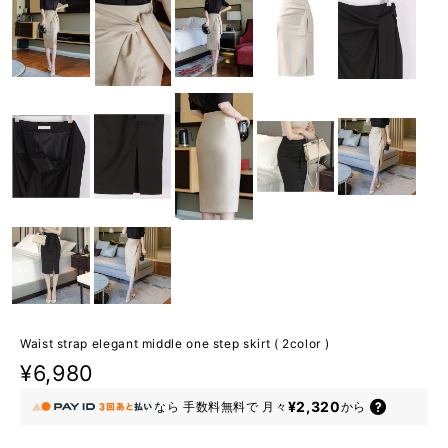
Waist strap elegant middle one step skirt ( 2color )
¥6,980
¥2,320
なら
手数料無料で
月々
から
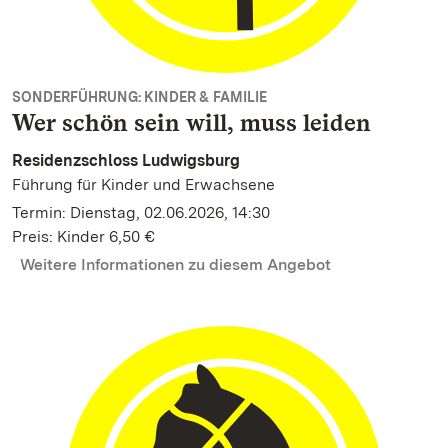
SONDERFÜHRUNG: KINDER & FAMILIE
Wer schön sein will, muss leiden
Residenzschloss Ludwigsburg
Führung für Kinder und Erwachsene
Termin: Dienstag, 02.06.2026, 14:30
Preis: Kinder 6,50 €
Weitere Informationen zu diesem Angebot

= ASSIGNED TASK =
Skipping all images, print the data above a second time exactly.

= ANSWER FOR THE TASK =
Waist strap elegant middle one step skirt ( 2color )
¥6,980
¥2,320
なら
手数料無料で
月々
から
SONDERFÜHRUNG: KINDER & FAMILIE
Wer schön sein will, muss leiden
Residenzschloss Ludwigsburg
Führung für Kinder und Erwachsene
Termin: Dienstag, 02.06.2026, 14:30
Preis: Kinder 6,50 €
Weitere Informationen zu diesem Angebot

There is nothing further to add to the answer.